Em 2005, no Festival Internacional de Lishui, um certame a que concorreram 35 mil trabalhos de 4500 fotógrafos, Gageiro obteve três prémios, entre os quais o da melhor fotografia a preto e branco.


Portugueses reclamam mais

Nos primeiros seis meses do ano, uma em cada quatro queixas nos livros de reclamações referem-se aos serviços de saúde.
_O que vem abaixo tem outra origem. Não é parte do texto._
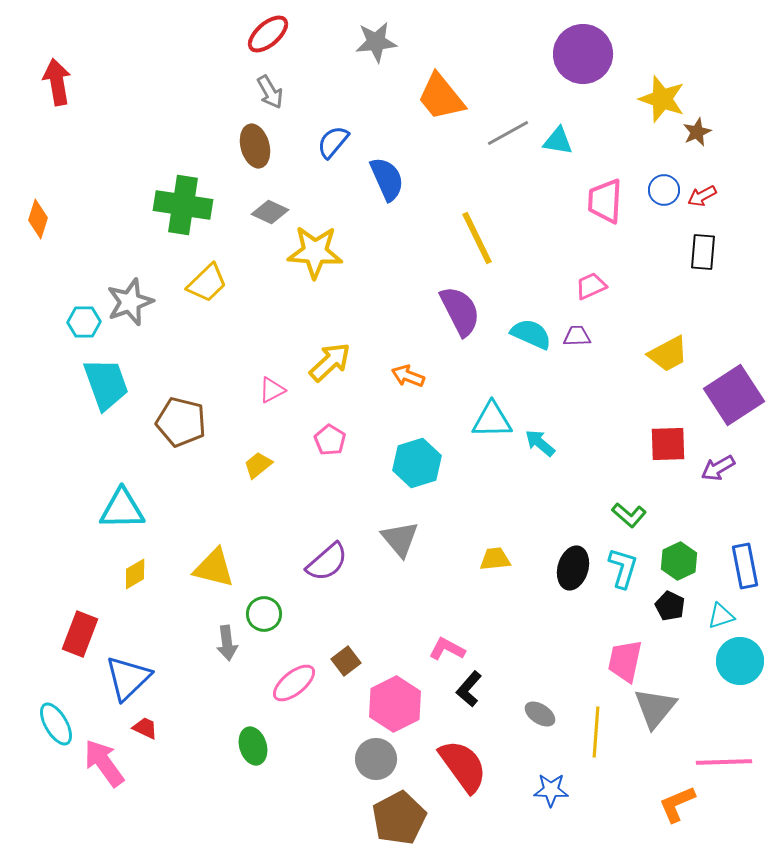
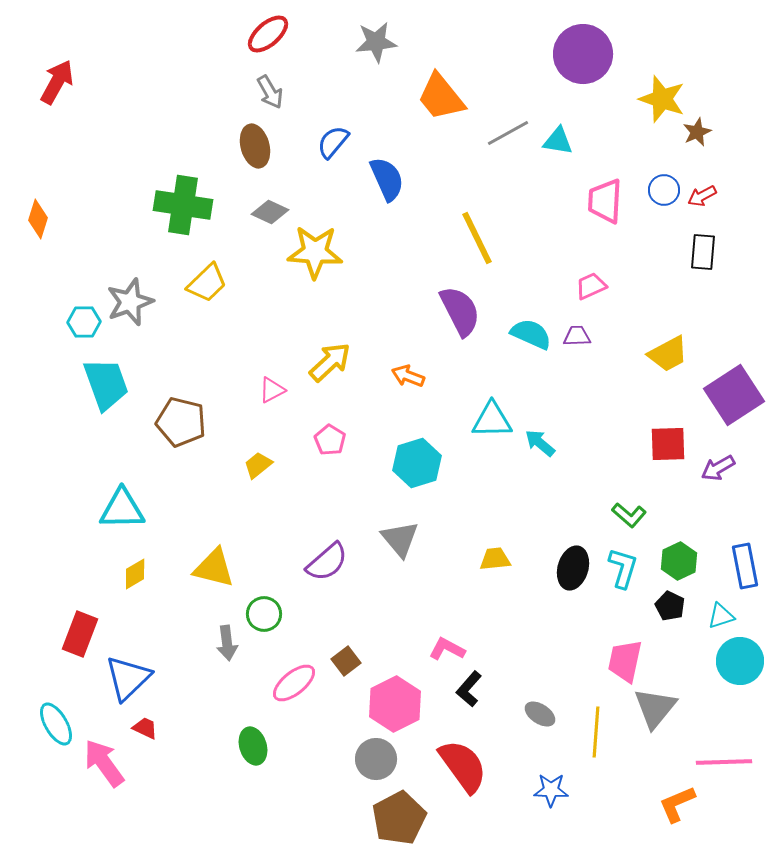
red arrow at (57, 82): rotated 39 degrees clockwise
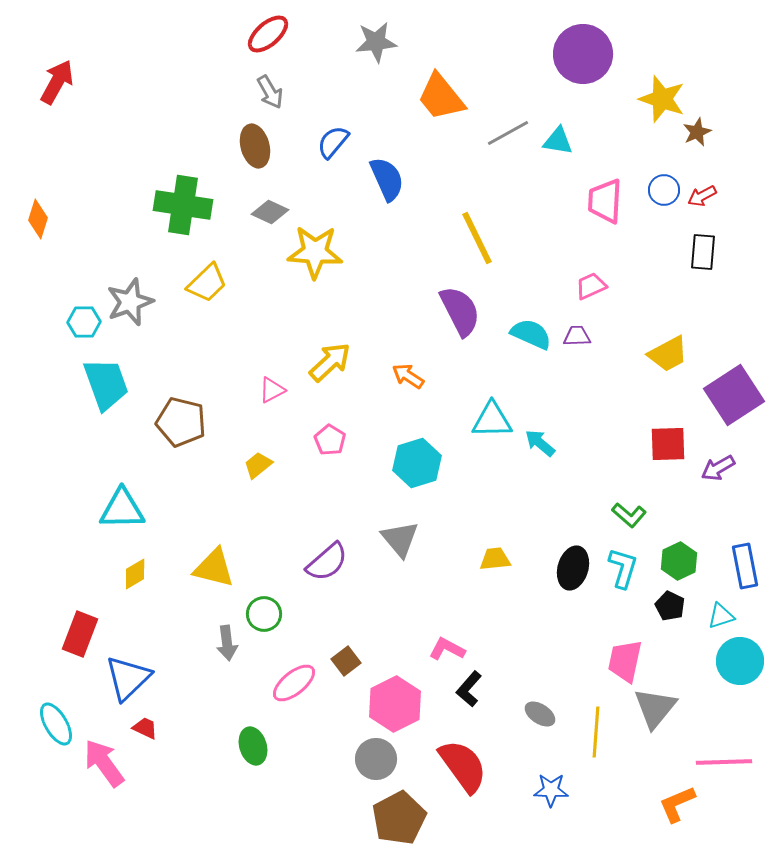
orange arrow at (408, 376): rotated 12 degrees clockwise
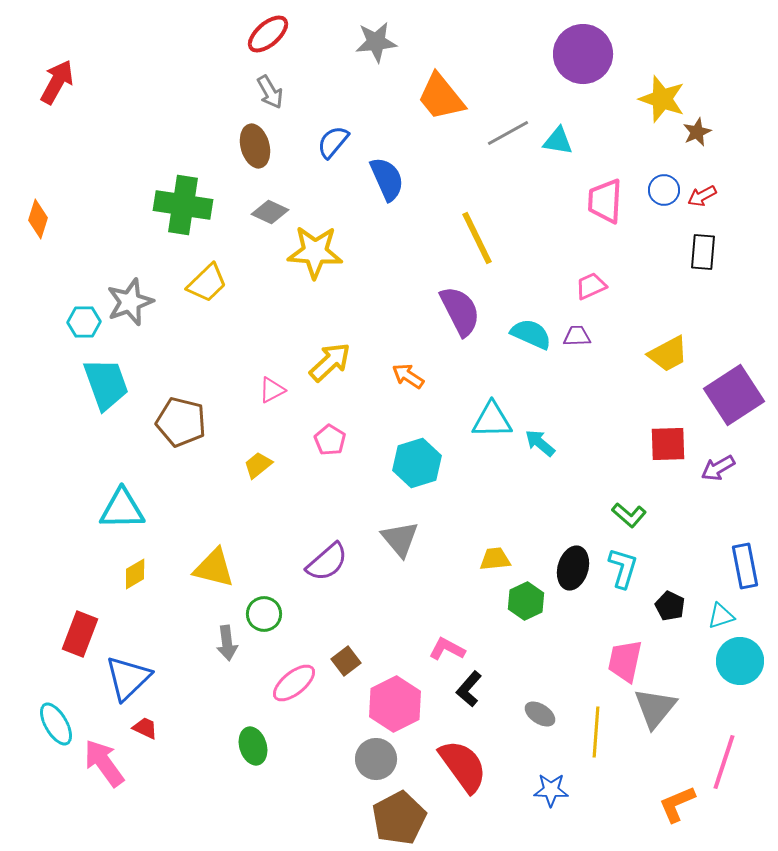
green hexagon at (679, 561): moved 153 px left, 40 px down
pink line at (724, 762): rotated 70 degrees counterclockwise
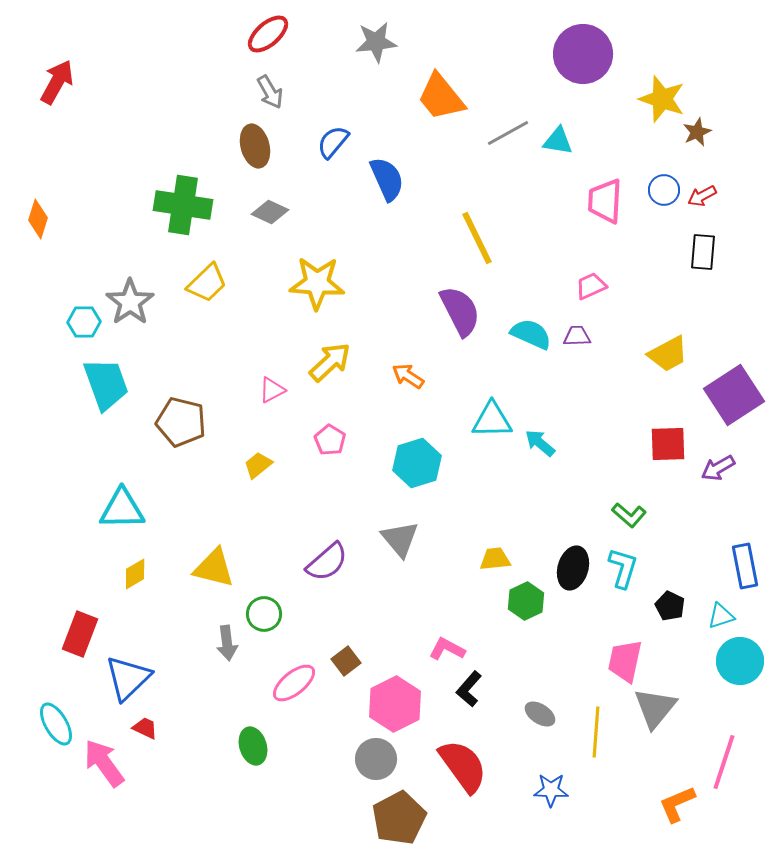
yellow star at (315, 252): moved 2 px right, 31 px down
gray star at (130, 302): rotated 15 degrees counterclockwise
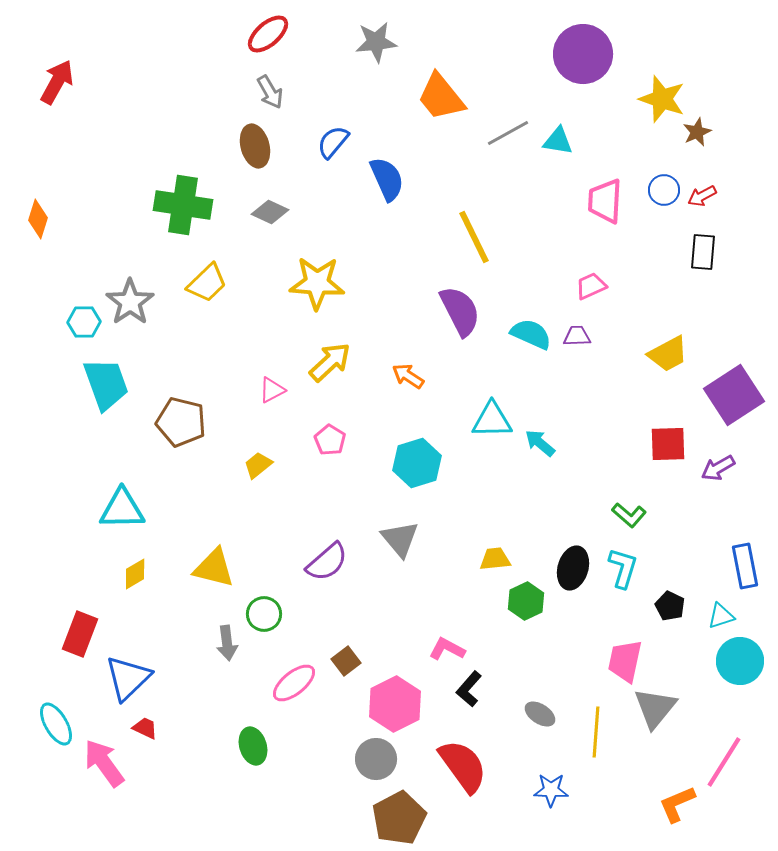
yellow line at (477, 238): moved 3 px left, 1 px up
pink line at (724, 762): rotated 14 degrees clockwise
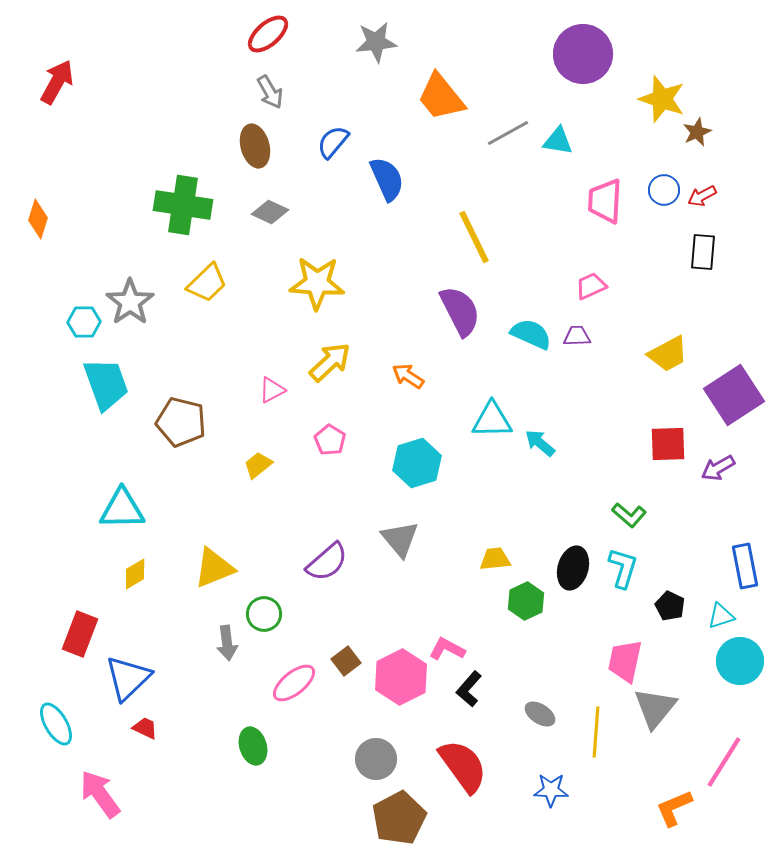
yellow triangle at (214, 568): rotated 36 degrees counterclockwise
pink hexagon at (395, 704): moved 6 px right, 27 px up
pink arrow at (104, 763): moved 4 px left, 31 px down
orange L-shape at (677, 804): moved 3 px left, 4 px down
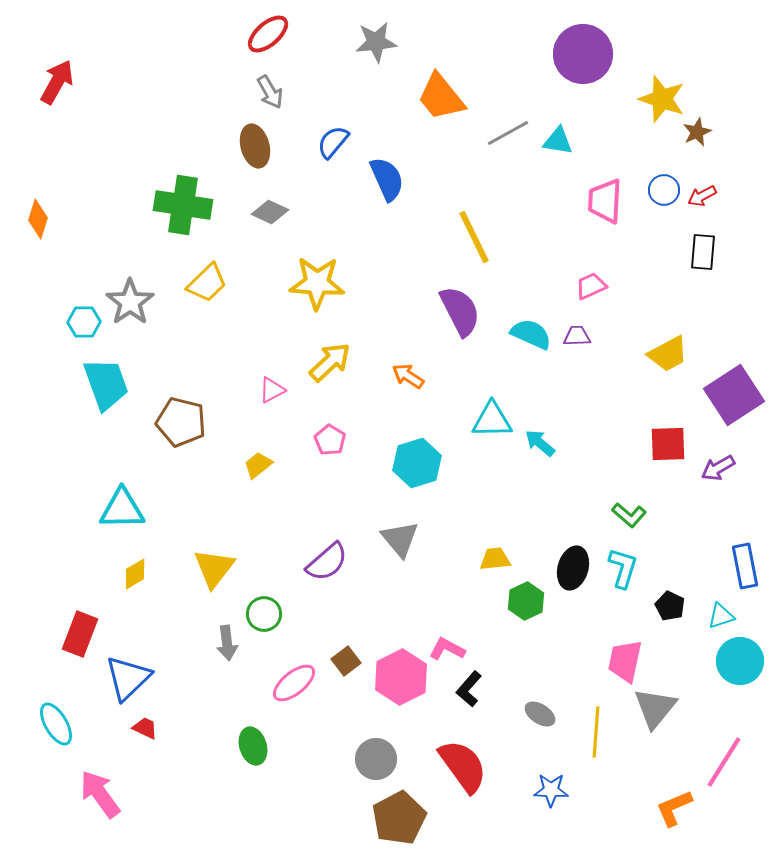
yellow triangle at (214, 568): rotated 30 degrees counterclockwise
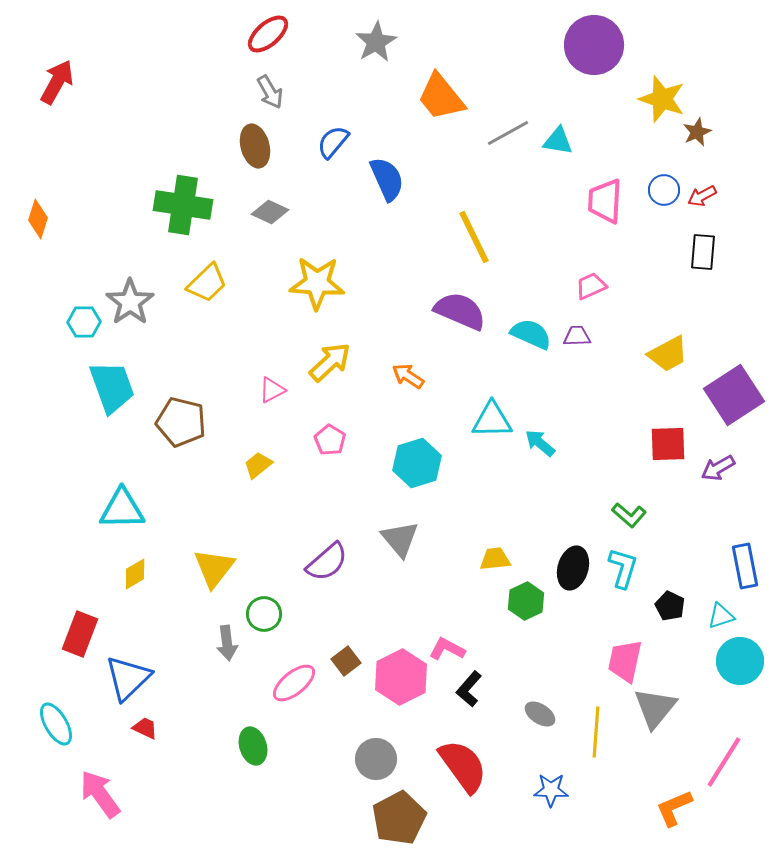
gray star at (376, 42): rotated 24 degrees counterclockwise
purple circle at (583, 54): moved 11 px right, 9 px up
purple semicircle at (460, 311): rotated 40 degrees counterclockwise
cyan trapezoid at (106, 384): moved 6 px right, 3 px down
Segundo dados da secretaria de Estado do Consumidor, até Agosto, os portugueses escreveram quase 97 mil vezes nos livros de reclamações das seguradoras, bancos, empreendimentos turísticos, notários, câmaras municipais, prestadores de serviços públicos (água ou electricidade) ou serviços de saúde.


40 anos do MDM

Com o objectivo de comemorar os 40 anos do Movimento Democrático de Mulheres (MDM), foi inaugurada, segunda-feira, no átrio da Biblioteca António Ramos Rosa, com o patrocínio da Câmara de Faro, a exposição «40 anos de MDM – uma história com futuro».
Esta mostra, que já esteve em Lisboa, no Palácio Beau Ségour, reflecte as posições do MDM ao longo destes 40 anos, face às problemáticas da igualdade e dos direitos das mulheres na construção de uma sociedade mais humana, mais solidária e mais justa.


Morreu José Dias de Melo

Faleceu, na passada semana, no Hospital de Ponta Delgada, o escritor José Dias de Melo. Com 83 anos, o também militante do PCP, dedicou grande parte da sua vida à escrita e ao ensino, tendo sido professor do ensino primário e do ensino técnico.
Natural da ilha do Pico, Dias de Melo estudou na Horta, tendo posterior mente vivido no Pico, Ponta Delgada, Lisboa e mais tarde, novamente, em Ponta Delgada, onde terminou os seus dias.
Autor de uma vasta e reconhecida obra literária, Dias de Melo desenvolveu uma carreira literária de 58 anos, iniciada em 1950 com o livro de poemas «Toadas do Mar e da Terra». Obras como «Pedras Negras», «Mar Rubro», «Mar pela Proa», «Cidade Cinzenta» e muitas outras, definem Dias de Melo como sendo num autor comprometido com o seu povo e empenhado na luta pela liberdade e pela justiça social.
O escritor já foi condecorado com a Ordem do Infante e homenageado pelas Lajes do Pico com o título de Cidadão Honorário do concelho.
Militante há largos anos, Dias de Melo envolveu-se sempre, enquanto a saúde o permitiu, na actividade do PCP nos Açores e da CDU dando sempre um contributo muito valioso.
«É com muito pesar que o PCP vê desaparecer este escritor da terra e do mar, que dedicou toda a sua vida e todas as suas capacidades à luta por um mundo melhor», lamentam os comunistas açoreanos, apresentando à família de Dias de Melo «as suas muito sentidas condolências».